The Government has moved closer to introducing legislation to set up a Groceries Code Adjudicator (GCA), its version of what was previously dubbed the ‘supermarket ombudsman’.
The GCA will reside within the Office of Fair Trading (OFT) and will monitor and enforce the Groceries Supply Code of Practice (GSCOP). The Government wants to introduce a draft bill later this year.
The GCA will receive complaints about the way supermarkets interact with their primary suppliers from anyone in the supply chain at home or overseas, and deal with them anonymously. This includes farmers who may not directly supply the large supermarkets.
Non-governmental organisations, trade associations and other organisations cannot lodge complaints directly, but the Department for Business, Innovation and Skills said they will play a useful role in offering advice and assistance.
Consumer Minister Edward Davey said: “We want to make sure that large retailers can’t abuse their power by transferring excessive risks or unexpected costs onto their suppliers. These sorts of pressures are bad for producers and bad for consumers – ultimately they can lead to lower quality goods, less choice and less innovation.

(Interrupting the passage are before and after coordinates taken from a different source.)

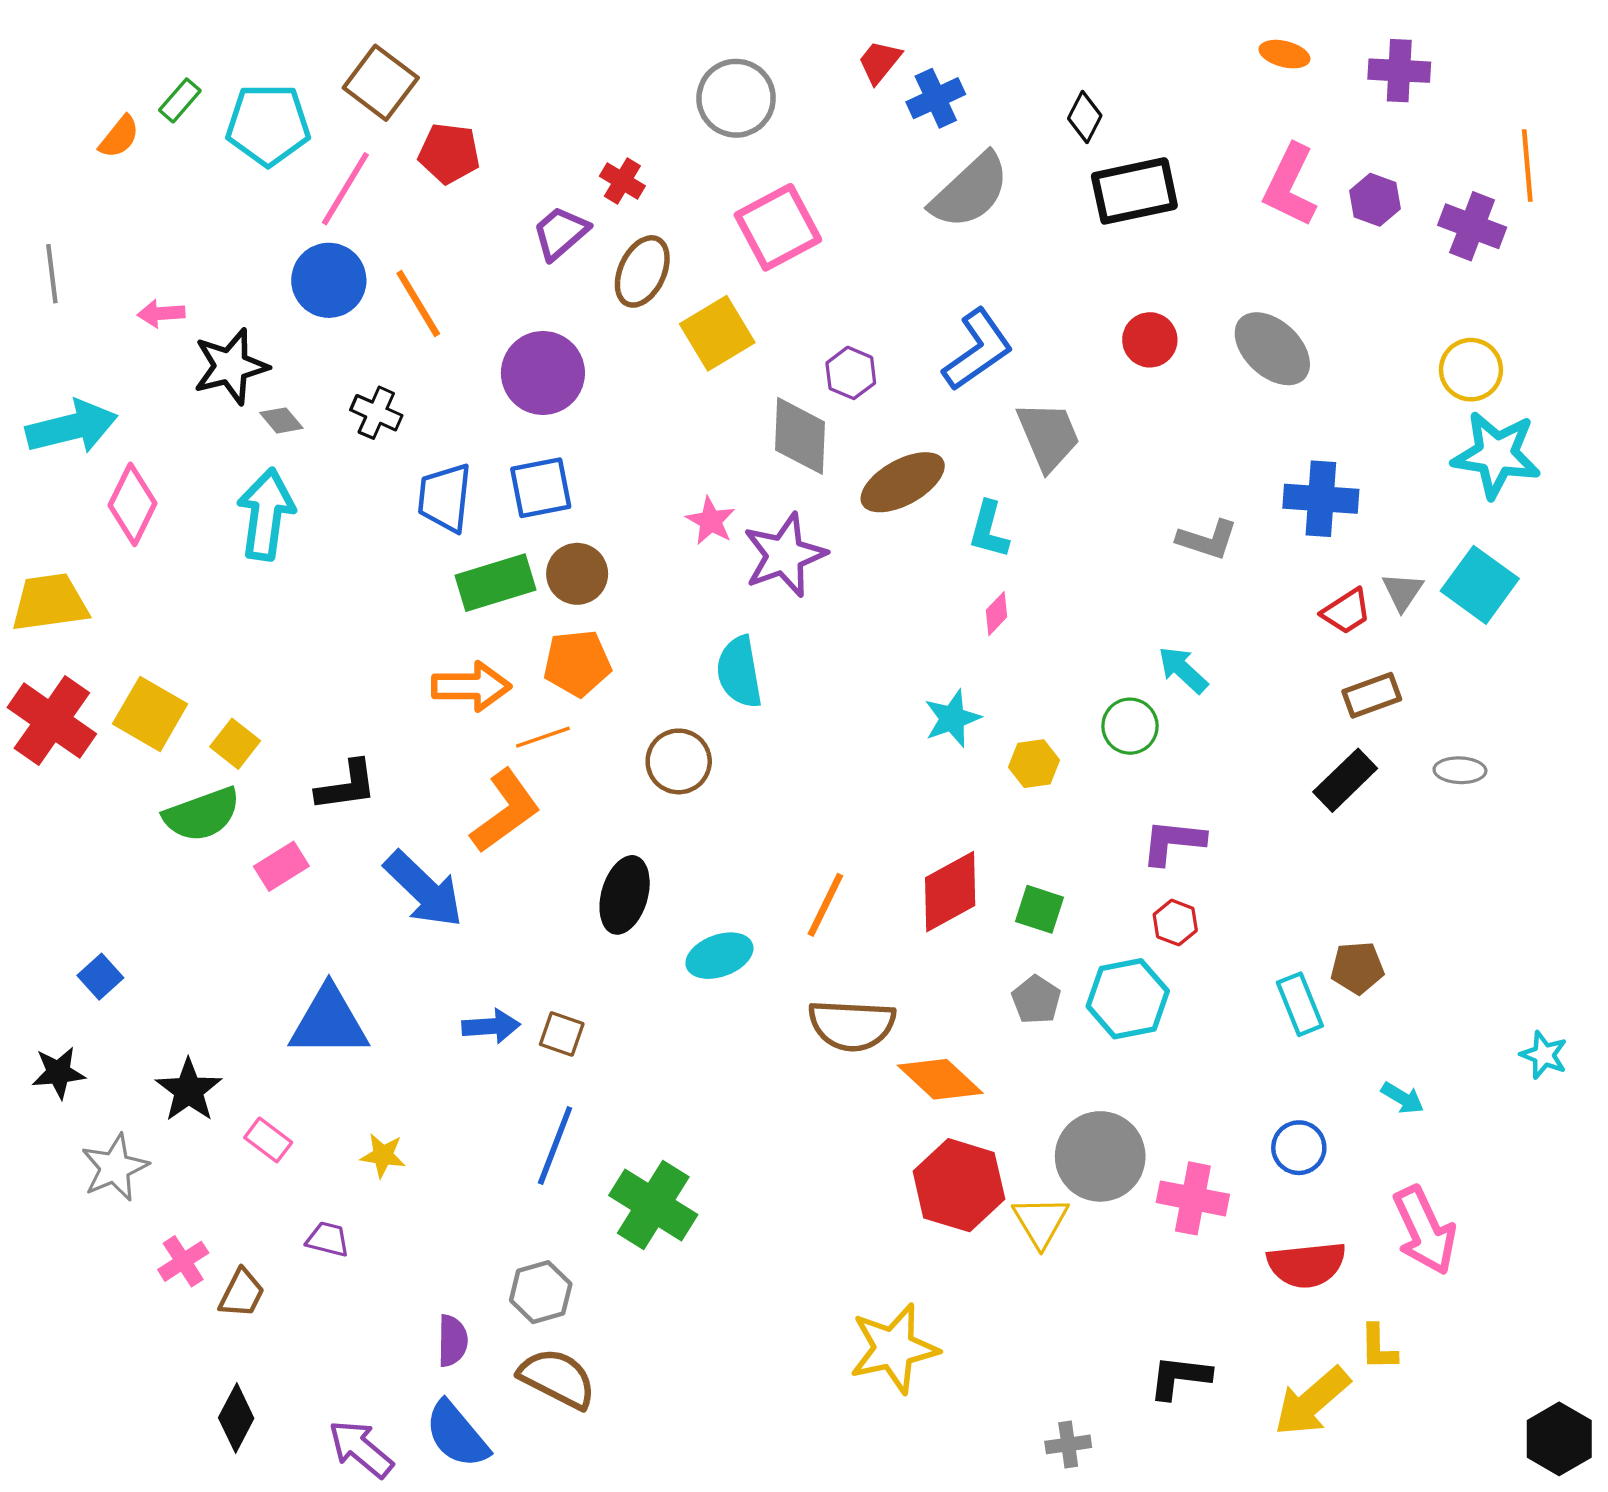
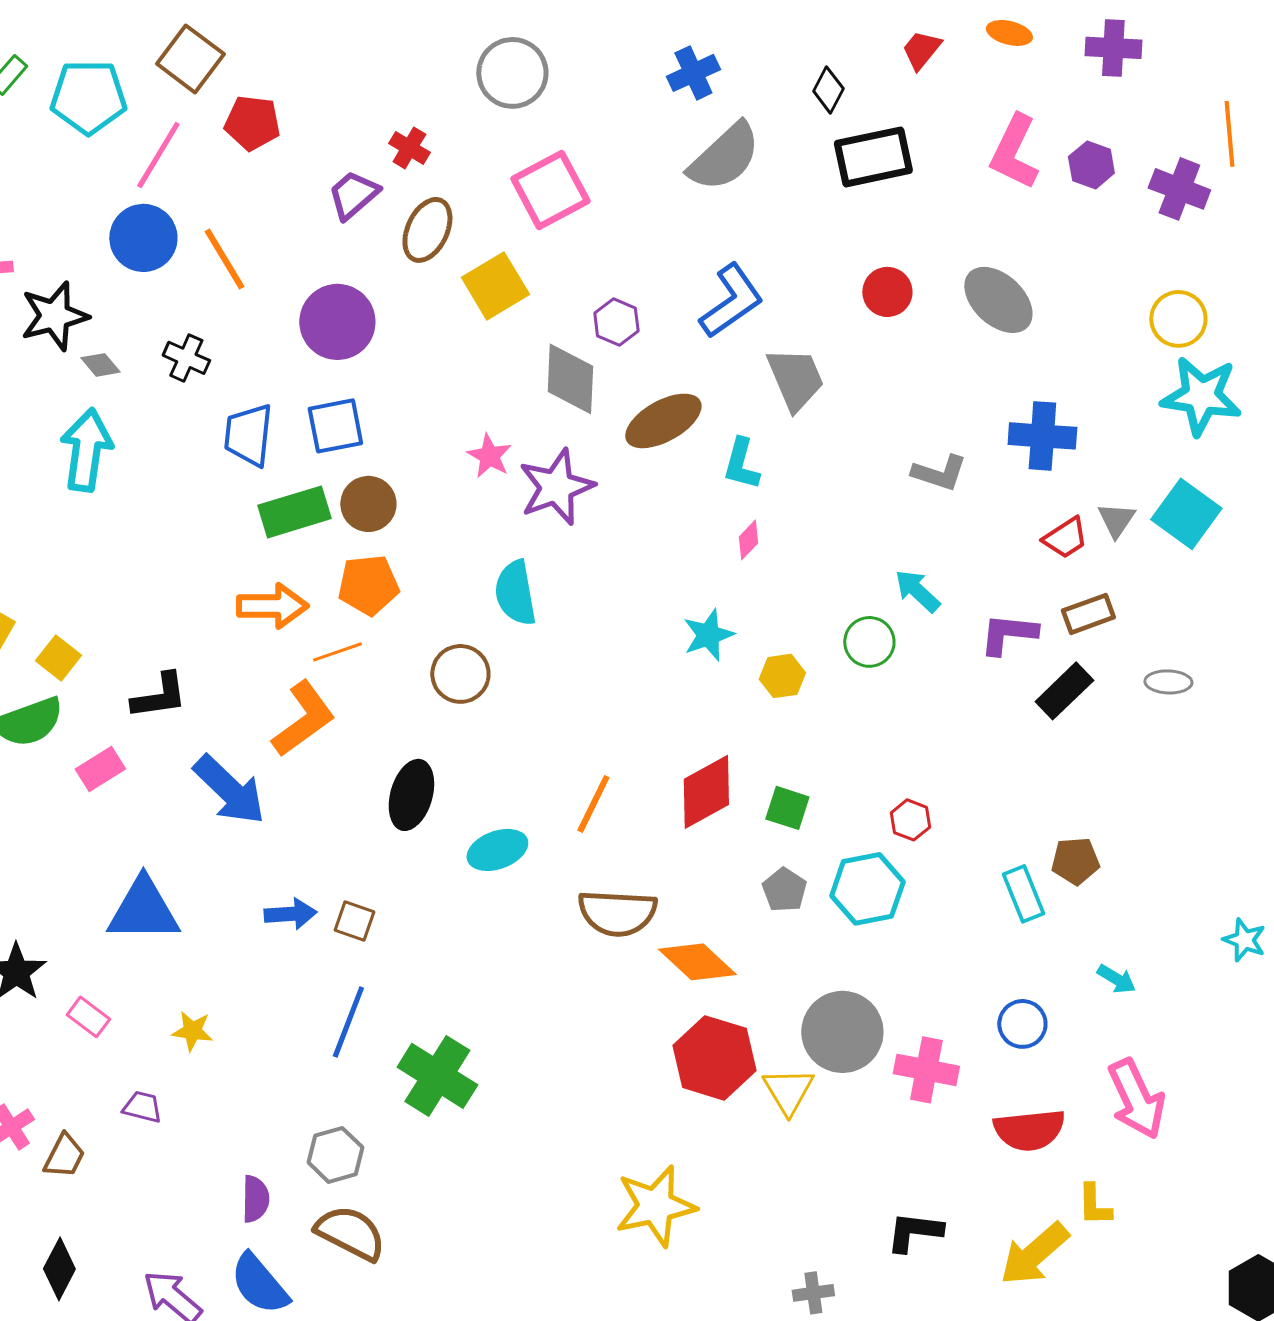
red trapezoid: (879, 62) -> (921, 50), moved
purple L-shape: (1173, 842) -> (1008, 634), moved

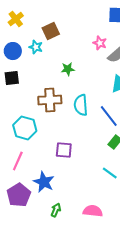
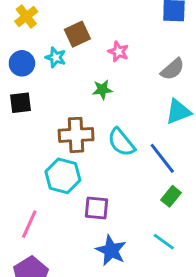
pink star: (100, 43) -> (118, 52), moved
cyan semicircle: (81, 105) -> (121, 142), turned -35
cyan hexagon: (25, 128) -> (63, 176), moved
blue star: (44, 182) -> (111, 250), moved

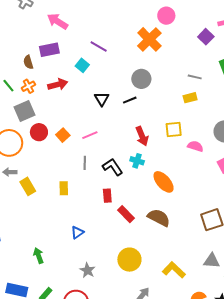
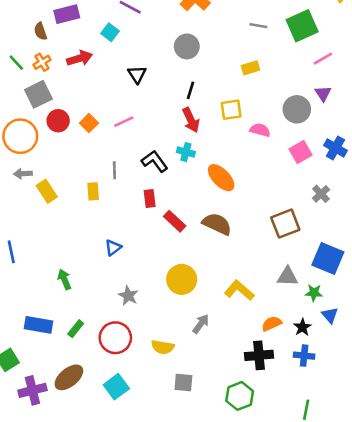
gray line: (195, 77) -> (258, 26), moved
black line: (130, 100) -> (191, 90), moved, turned -48
gray line: (85, 163) -> (114, 170), moved

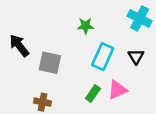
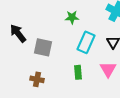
pink triangle: (117, 90) -> (108, 69), moved, turned -36
green rectangle: (93, 93) -> (78, 72), turned -40

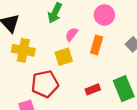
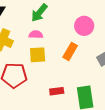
pink semicircle: (72, 34) -> (36, 35), moved, turned 40

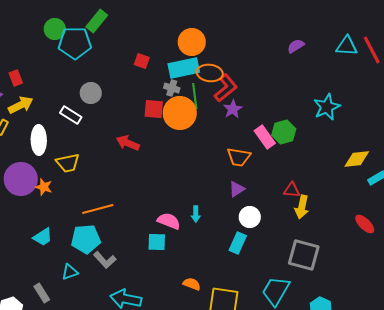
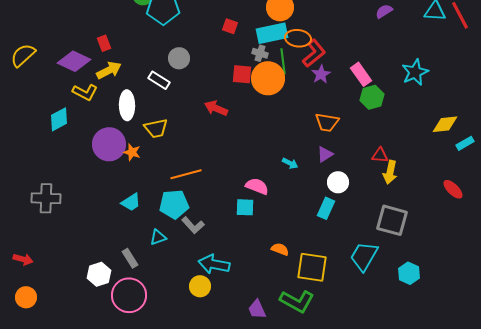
pink rectangle: (265, 137) -> (361, 74), moved
cyan arrow: (196, 214) -> (290, 163), moved, turned -63

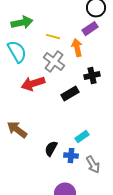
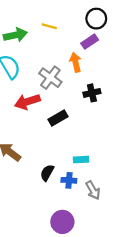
yellow line: (53, 37) -> (49, 26), moved
black rectangle: (70, 94) -> (58, 118), moved
cyan rectangle: (82, 137) -> (81, 160), turned 32

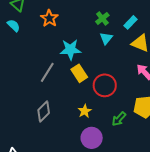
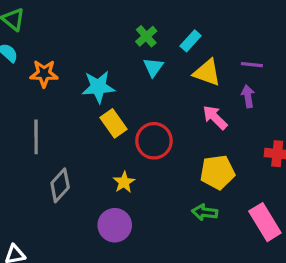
orange star: (49, 18) -> (44, 74), moved, turned -30
gray line: (47, 72) -> (36, 137), moved, turned -30
green arrow: (119, 119) -> (205, 212), moved, turned 56
purple circle: (92, 138) -> (115, 225), moved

“The Adjudicator will be able to step in to prevent unfair practices continuing – ensuring a fair deal for producers and safeguarding the consumer interest.”
The British Retail Consortium has hit out against the GCA. It said it should not create a GCA until the impact of the GSCOP – introduced in February – has been assessed. It said the new quango is unjustified and against the spirit of better regulation.
BRC director general Stephen Robertson said: “An ‘adjudicator’ will just add unnecessary costs. We fail to see why principles of better regulation don’t apply to grocery retailing, particularly when the additional costs will ultimately affect the prices customers pay.
“The existing code of practice was strengthened and extended as recently as February. It now applies to all the top ten biggest grocery retailers. It gives suppliers more protection and a new right to independent arbitration to resolve disputes. Its effectiveness over several years should be assessed before any decision to introduce further regulation.
“We already have the most regulated grocery sector in the world. The Code the ‘adjudicator’ would administer only applies to suppliers who have a contractual relationship with retailers but there’s a real danger the new body will generate lots of correspondence from suppliers who aren’t covered. Administering those will still clock up costs.”